Reforms in fiscal markets aim at revamping banking policies and regulations, strengthening market securities, and curbing money laundering. These reforms have led to marked changes in fiscal markets that have resulted into stabilization of the economy in the GCC.
Fasano and Iqbal note, “All GCC countries share sound and well-supervised banking systems…banks are well-capitalized and profitable” (5). Common banking system has enhanced economic stability and sustainability amongst the GCC states.
Economic integration through fiscal markets has enabled the GCC to establish common trade. The GCC block has made a series of trade agreements, which have encouraged the establishment of foreign direct investments (FDI). For example, through economic integration and regulation of fiscal markets, foreign direct investments have significantly improved Bahrain’s economic growth.
“FDI improved Bahrain’s GDP and supplemented domestic investment, enhanced job creation and decreased unemployment rate, increased technology use, and enhanced social welfare in Bahrain” (Debab and Mansoor 26). Hence, economic integration is an effective way of building economically stable fiscal markets and promoting trade among GCC states.
Conclusion and Recommendation
Economic diversification is a strategy that GCC countries have employed in overcoming economic challenges associated with overreliance on oil and natural gas resources, as the only means of economic development. During the last three decades, GCC countries have experienced intermittent booms in oil prices and have utilized the proceeds in developing physical and social infrastructure.

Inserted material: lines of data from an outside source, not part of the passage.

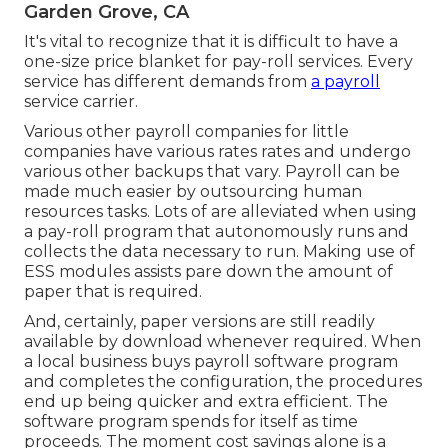
Garden Grove, CA
It's vital to recognize that it is difficult to have a
one-size price blanket for pay-roll services. Every
service has different demands from
a payroll
service carrier.
Various other payroll companies for little
companies have various rates rates and undergo
various other backups that vary. Payroll can be
made much easier by outsourcing human
resources tasks. Lots of are alleviated when using
a pay-roll program that autonomously runs and
collects the data necessary to run. Making use of
ESS modules assists pare down the amount of
paper that is required.
And, certainly, paper versions are still readily
available by download whenever required. When
a local business buys payroll software program
and completes the configuration, the procedures
end up being quicker and extra efficient. The
software program spends for itself as time
proceeds. The moment cost savings alone is a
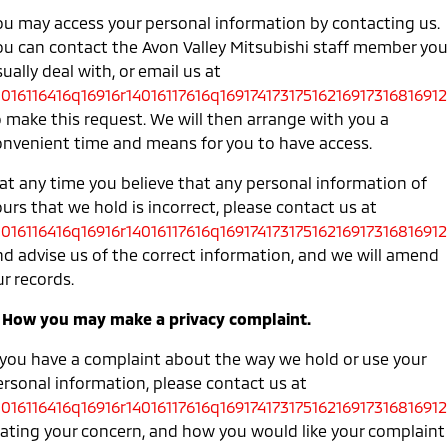
ou may access your personal information by contacting us.
ou can contact the Avon Valley Mitsubishi staff member you
ually deal with, or email us at
0016116416q16916r14016117616q16917417317516216917316816912
o make this request. We will then arrange with you a
onvenient time and means for you to have access.
 at any time you believe that any personal information of
urs that we hold is incorrect, please contact us at
0016116416q16916r14016117616q16917417317516216917316816912
nd advise us of the correct information, and we will amend
r records.
. How you may make a privacy complaint.
f you have a complaint about the way we hold or use your
ersonal information, please contact us at
0016116416q16916r14016117616q16917417317516216917316816912
tating your concern, and how you would like your complaint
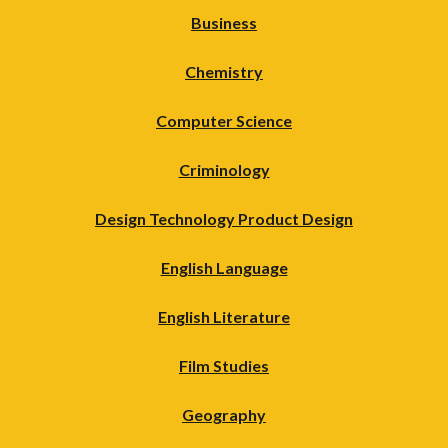
Business
Chemistry
Computer Science
Criminology
Design Technology Product Design
English Language
English Literature
Film Studies
Geography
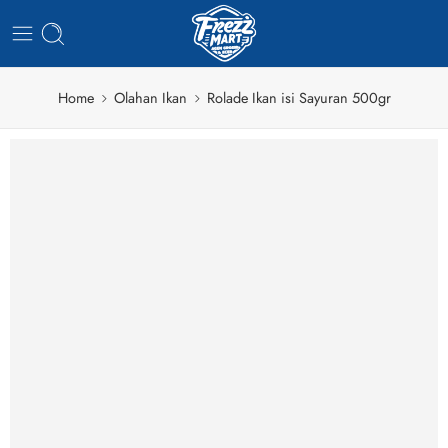
Home
Olahan Ikan
Rolade Ikan isi Sayuran 500gr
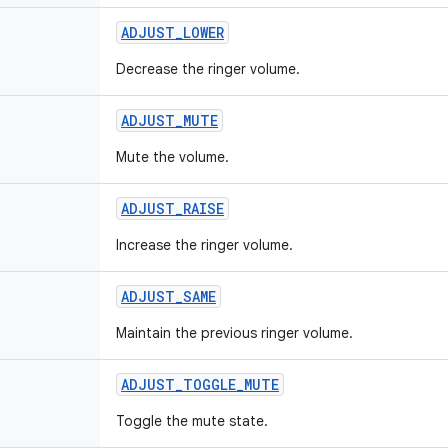
ADJUST
_
LOWER
Decrease the ringer volume.
ADJUST
_
MUTE
Mute the volume.
ADJUST
_
RAISE
Increase the ringer volume.
ADJUST
_
SAME
Maintain the previous ringer volume.
ADJUST
_
TOGGLE
_
MUTE
Toggle the mute state.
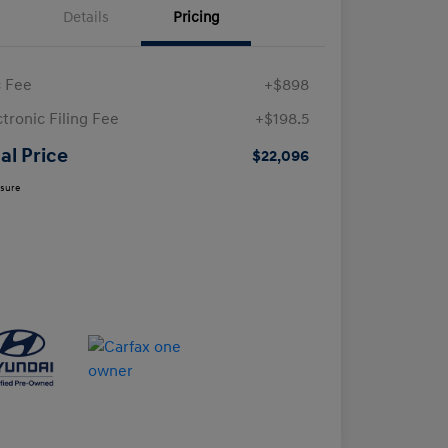
Details
Pricing
 Fee
+$898
ctronic Filing Fee
+$198.5
al Price
$22,096
osure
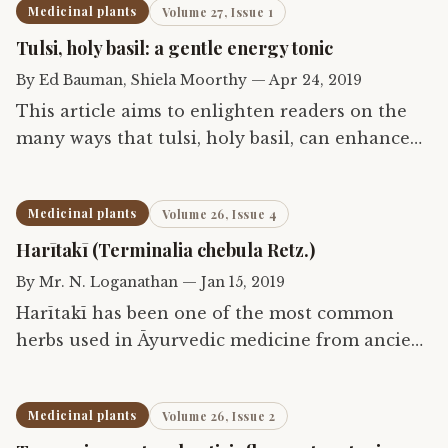
Medicinal plants
Volume 27, Issue 1
Tulsi, holy basil: a gentle energy tonic
By
Ed Bauman, Shiela Moorthy
—
Apr 24, 2019
This article aims to enlighten readers on the
many ways that tulsi, holy basil, can enhance
health when taken internally as food and
beverage or supplements to manage for daily
Medicinal plants
Volume 26, Issue 4
use, and how when…
Harītakī (Terminalia chebula Retz.)
By
Mr. N. Loganathan
—
Jan 15, 2019
Harītakī has been one of the most common
herbs used in Āyurvedic medicine from ancient
times. It has a broad spectrum of action and is
available in all traditional Indian households
Medicinal plants
Volume 26, Issue 2
east or west,…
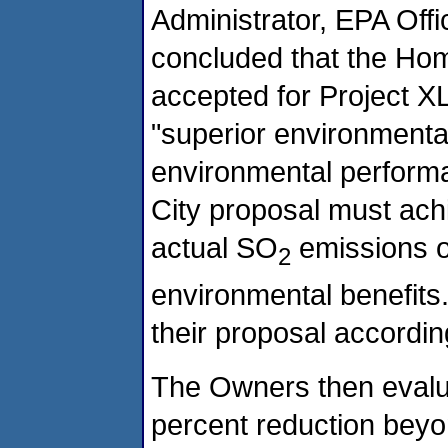
Administrator, EPA Offi
concluded that the Hom
accepted for Project X
"superior environmenta
environmental perform
City proposal must achi
actual SO
emissions o
2
environmental benefits
their proposal accordin
The Owners then evaluat
percent reduction beyo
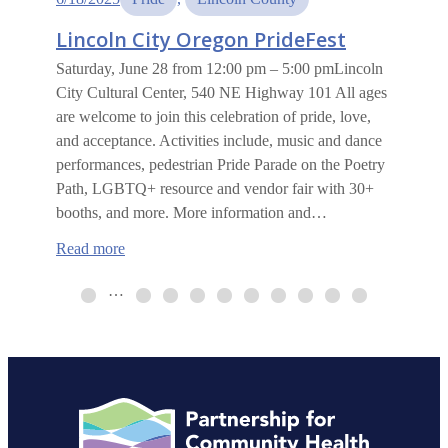
Lincoln City Oregon PrideFest
Saturday, June 28 from 12:00 pm – 5:00 pmLincoln
City Cultural Center, 540 NE Highway 101 All ages
are welcome to join this celebration of pride, love,
and acceptance. Activities include, music and dance
performances, pedestrian Pride Parade on the Poetry
Path, LGBTQ+ resource and vendor fair with 30+
booths, and more. More information and…
:
Read more
Lincoln
City
…
Oregon
PrideFest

However, due to the volatility of the oil economy, the global economic crises experienced in the early part of the 21st century have proved that the GCC economy is very vulnerable. Due to the realization of the economic volatility, the GCC formulated economic reforms that aimed at diversifying economic activities. The reforms focused on labor markets, human resource development, and fiscal markets.
Promotion of economic diversification in each of the sectors has enabled the GCC members to stabilize their economies and promote sustainability. Therefore, economic diversification reforms have proved as effective aspects in enhancing economic stability and sustainability amongst the GCC states.
Therefore, to strengthen and scale up economic diversification, the GCC members should improve regulations to be in tandem with the global economy. Reforms in labor markets should not focus on promoting employment of locals and restricting expatriates only.
Expatriates have a noble role to play in promoting the private sector, as well as the public sector. In the aspect of human resource development, the GCC members should reform their education systems in a bid to produce competitive human resources. Moreover, in the aspect of fiscal markets, the GCC countries should speed up the process of establishing a common currency.
Common currency will help the states in not only stabilizing financial markets but also improving trade among the GCC member states. Implementation of these recommendations will enhance economic stability and sustainability among the GCC members, thus creating a strong economic block in the Middle East.